Document understanding data
= = = = = = =

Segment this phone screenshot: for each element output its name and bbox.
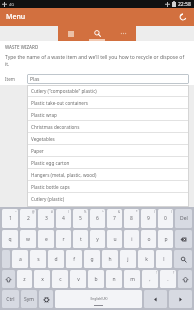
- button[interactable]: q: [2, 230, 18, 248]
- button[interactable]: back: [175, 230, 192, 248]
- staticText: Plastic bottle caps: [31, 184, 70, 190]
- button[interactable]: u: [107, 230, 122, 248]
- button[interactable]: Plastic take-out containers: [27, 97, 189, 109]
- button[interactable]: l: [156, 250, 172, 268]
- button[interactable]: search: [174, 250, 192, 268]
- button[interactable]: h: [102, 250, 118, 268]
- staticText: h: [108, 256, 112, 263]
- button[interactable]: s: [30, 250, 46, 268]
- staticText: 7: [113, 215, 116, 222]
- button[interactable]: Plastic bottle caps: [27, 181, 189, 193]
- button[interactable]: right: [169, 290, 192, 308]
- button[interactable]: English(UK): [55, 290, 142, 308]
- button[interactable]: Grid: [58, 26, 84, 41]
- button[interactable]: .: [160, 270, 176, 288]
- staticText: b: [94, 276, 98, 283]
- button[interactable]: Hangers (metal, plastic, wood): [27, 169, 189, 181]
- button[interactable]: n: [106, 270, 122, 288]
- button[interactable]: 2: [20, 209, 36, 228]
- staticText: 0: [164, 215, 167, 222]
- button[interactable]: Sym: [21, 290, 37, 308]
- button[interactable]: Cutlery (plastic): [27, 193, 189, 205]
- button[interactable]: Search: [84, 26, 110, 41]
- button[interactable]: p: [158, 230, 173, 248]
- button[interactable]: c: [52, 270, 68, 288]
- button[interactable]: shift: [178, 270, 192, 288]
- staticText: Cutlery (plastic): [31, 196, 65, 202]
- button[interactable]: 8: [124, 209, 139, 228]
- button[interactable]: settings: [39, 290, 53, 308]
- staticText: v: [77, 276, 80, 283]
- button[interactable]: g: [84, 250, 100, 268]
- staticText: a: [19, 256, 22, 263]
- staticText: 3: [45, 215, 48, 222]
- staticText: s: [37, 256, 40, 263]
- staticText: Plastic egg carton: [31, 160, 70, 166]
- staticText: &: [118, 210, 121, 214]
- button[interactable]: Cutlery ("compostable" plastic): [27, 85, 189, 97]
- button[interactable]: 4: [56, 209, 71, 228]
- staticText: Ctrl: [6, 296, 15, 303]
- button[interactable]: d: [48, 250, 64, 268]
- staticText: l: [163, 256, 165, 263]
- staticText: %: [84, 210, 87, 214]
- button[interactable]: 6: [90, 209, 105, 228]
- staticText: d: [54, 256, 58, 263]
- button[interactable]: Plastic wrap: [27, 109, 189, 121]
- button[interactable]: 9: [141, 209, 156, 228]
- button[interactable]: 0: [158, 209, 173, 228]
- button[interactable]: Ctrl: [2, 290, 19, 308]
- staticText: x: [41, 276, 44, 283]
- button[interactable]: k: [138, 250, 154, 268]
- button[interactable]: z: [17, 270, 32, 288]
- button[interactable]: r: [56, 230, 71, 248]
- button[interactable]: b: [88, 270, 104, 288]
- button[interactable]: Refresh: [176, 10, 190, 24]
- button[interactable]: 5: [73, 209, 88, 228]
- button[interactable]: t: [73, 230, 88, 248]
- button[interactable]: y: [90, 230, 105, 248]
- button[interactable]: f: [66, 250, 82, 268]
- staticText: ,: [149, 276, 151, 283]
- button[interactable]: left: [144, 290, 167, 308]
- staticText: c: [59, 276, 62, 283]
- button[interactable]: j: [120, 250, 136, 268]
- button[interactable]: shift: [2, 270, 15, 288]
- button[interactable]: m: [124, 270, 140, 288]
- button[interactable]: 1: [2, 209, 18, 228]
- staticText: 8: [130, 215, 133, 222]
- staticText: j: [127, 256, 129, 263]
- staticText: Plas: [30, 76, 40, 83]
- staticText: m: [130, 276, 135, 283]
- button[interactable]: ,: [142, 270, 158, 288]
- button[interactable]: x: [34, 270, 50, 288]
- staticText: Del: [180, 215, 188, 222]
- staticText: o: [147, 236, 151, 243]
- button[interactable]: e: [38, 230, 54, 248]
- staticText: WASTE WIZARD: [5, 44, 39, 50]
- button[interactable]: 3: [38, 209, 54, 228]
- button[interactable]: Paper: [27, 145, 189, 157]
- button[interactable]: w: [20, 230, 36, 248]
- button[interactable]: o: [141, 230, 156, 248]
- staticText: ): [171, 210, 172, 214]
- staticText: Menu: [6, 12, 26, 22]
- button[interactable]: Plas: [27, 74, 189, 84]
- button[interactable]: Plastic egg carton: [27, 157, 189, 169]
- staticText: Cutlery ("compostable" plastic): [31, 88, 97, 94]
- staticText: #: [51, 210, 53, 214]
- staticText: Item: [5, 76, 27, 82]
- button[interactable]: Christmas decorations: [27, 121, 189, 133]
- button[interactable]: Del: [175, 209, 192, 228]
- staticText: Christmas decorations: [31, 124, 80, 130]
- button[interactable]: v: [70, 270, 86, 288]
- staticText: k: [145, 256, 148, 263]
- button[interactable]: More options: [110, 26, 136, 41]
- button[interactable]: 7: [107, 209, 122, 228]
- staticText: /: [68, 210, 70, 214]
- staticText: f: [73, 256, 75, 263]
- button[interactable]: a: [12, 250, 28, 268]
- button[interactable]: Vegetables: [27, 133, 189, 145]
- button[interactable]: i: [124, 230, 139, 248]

= = = = = = =

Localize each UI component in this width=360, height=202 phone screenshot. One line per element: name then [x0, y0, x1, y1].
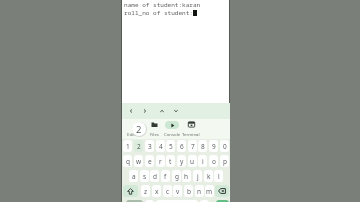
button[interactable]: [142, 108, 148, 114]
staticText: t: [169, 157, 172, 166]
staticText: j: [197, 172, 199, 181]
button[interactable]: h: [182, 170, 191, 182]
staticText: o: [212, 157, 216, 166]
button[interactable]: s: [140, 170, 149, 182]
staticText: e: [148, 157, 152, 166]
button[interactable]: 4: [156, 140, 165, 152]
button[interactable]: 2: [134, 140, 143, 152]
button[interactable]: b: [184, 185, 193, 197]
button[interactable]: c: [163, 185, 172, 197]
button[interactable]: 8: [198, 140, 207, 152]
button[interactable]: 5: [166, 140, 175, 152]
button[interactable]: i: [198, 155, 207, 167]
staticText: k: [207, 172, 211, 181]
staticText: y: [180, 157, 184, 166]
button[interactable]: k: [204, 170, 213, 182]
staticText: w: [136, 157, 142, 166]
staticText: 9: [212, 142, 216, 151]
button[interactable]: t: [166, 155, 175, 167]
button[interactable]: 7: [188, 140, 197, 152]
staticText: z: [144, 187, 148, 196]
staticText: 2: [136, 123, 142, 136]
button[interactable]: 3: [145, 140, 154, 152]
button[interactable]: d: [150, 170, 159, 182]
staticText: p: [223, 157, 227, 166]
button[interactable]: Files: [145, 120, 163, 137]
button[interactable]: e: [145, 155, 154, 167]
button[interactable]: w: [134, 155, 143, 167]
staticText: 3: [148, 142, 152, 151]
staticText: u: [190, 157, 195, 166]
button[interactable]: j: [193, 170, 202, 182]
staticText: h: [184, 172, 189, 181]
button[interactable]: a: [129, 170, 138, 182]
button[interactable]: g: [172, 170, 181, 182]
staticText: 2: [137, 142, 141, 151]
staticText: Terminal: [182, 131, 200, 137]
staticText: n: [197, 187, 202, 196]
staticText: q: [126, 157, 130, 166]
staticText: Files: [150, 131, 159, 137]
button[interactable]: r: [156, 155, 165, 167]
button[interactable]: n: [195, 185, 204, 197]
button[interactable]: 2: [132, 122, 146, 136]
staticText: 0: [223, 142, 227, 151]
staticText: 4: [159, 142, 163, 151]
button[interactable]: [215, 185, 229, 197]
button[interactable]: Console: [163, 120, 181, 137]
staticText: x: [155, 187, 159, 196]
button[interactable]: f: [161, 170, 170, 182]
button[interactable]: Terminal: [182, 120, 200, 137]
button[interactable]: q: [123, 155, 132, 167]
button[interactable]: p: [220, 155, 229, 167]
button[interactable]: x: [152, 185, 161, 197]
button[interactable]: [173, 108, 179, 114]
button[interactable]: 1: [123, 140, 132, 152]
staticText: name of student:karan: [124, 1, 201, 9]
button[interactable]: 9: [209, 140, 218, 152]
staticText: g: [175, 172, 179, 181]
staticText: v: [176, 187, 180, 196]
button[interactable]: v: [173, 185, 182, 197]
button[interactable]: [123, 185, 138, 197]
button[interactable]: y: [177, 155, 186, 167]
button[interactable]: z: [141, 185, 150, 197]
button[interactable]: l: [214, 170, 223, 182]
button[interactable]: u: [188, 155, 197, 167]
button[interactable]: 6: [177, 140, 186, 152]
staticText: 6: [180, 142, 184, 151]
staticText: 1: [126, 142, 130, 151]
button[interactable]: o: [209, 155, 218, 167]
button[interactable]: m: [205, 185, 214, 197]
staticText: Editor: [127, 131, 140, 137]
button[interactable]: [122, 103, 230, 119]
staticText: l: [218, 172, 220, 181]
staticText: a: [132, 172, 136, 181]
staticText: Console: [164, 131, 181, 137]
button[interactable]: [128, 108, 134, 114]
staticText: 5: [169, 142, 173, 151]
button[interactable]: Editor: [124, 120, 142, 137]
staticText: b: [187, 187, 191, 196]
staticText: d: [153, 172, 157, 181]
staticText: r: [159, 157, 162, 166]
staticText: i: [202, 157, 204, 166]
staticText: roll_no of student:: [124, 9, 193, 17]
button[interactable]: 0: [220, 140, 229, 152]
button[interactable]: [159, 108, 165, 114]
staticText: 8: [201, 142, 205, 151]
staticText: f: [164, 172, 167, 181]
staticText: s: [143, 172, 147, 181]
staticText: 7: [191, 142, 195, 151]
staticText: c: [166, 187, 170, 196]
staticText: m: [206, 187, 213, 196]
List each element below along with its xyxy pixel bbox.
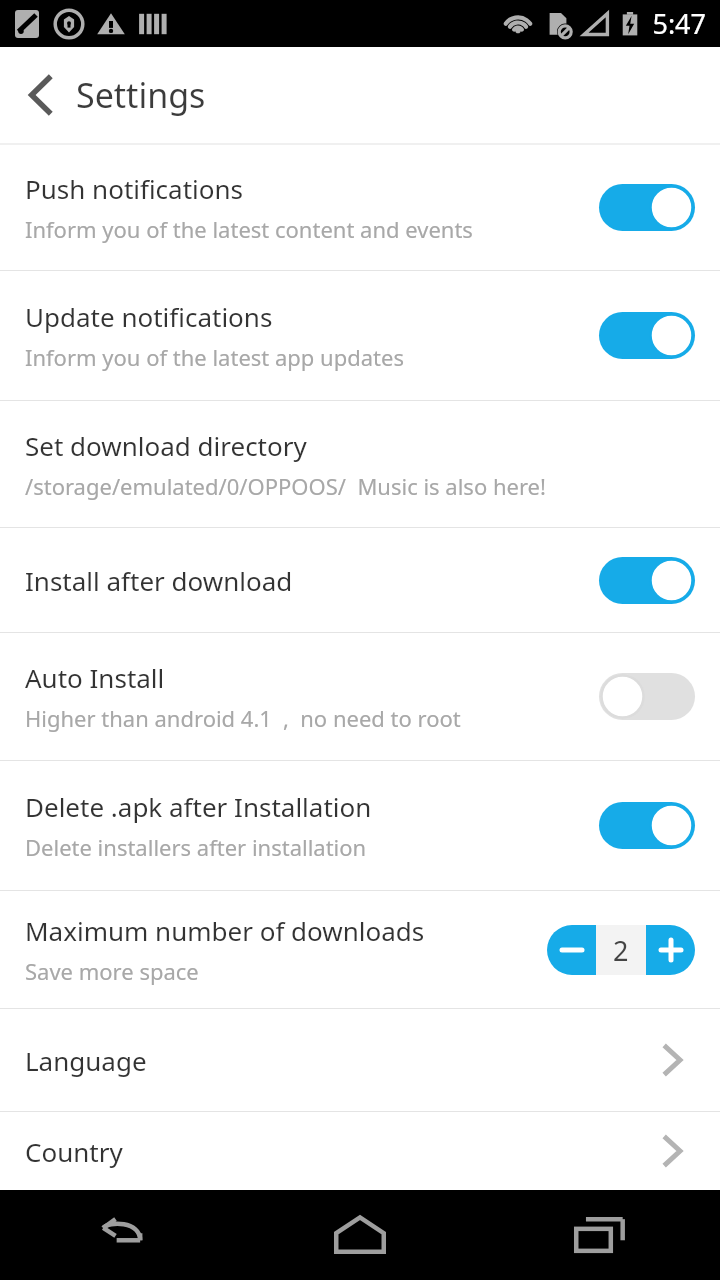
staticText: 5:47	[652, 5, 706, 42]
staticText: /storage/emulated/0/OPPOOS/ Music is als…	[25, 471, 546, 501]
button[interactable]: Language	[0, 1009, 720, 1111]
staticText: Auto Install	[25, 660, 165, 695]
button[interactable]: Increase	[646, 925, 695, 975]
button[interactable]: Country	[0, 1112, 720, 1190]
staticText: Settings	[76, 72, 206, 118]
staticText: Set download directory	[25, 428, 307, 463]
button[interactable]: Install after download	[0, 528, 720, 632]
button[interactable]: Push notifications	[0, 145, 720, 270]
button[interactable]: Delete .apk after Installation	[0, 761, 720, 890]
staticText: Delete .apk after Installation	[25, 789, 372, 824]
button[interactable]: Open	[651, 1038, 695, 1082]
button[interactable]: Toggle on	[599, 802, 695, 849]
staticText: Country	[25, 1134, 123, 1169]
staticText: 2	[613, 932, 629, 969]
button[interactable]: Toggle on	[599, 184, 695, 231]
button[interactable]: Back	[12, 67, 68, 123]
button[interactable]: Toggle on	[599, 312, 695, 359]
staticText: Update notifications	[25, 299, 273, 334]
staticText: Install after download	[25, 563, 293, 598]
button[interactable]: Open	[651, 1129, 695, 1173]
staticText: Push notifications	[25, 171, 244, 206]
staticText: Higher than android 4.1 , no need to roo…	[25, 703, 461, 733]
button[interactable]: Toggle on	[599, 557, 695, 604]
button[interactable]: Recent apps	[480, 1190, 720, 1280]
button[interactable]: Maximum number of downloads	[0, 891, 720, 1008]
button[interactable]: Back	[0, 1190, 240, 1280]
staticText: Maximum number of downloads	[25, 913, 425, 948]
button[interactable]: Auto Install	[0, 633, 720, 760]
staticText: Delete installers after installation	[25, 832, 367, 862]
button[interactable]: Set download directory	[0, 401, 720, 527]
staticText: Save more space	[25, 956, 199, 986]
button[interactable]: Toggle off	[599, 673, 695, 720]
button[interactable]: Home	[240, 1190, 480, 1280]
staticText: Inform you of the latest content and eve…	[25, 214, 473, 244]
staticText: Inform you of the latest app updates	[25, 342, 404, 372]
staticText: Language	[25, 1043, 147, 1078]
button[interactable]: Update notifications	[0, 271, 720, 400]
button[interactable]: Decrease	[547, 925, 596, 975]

= = = = = = =

◆ What needs to be done
In the lines above, locate the string "bottle". Copy every line where it occurs.

◆ Task solution
- staticText: Plastic bottle caps: [31, 184, 70, 190]
- button[interactable]: Plastic bottle caps: [27, 181, 189, 193]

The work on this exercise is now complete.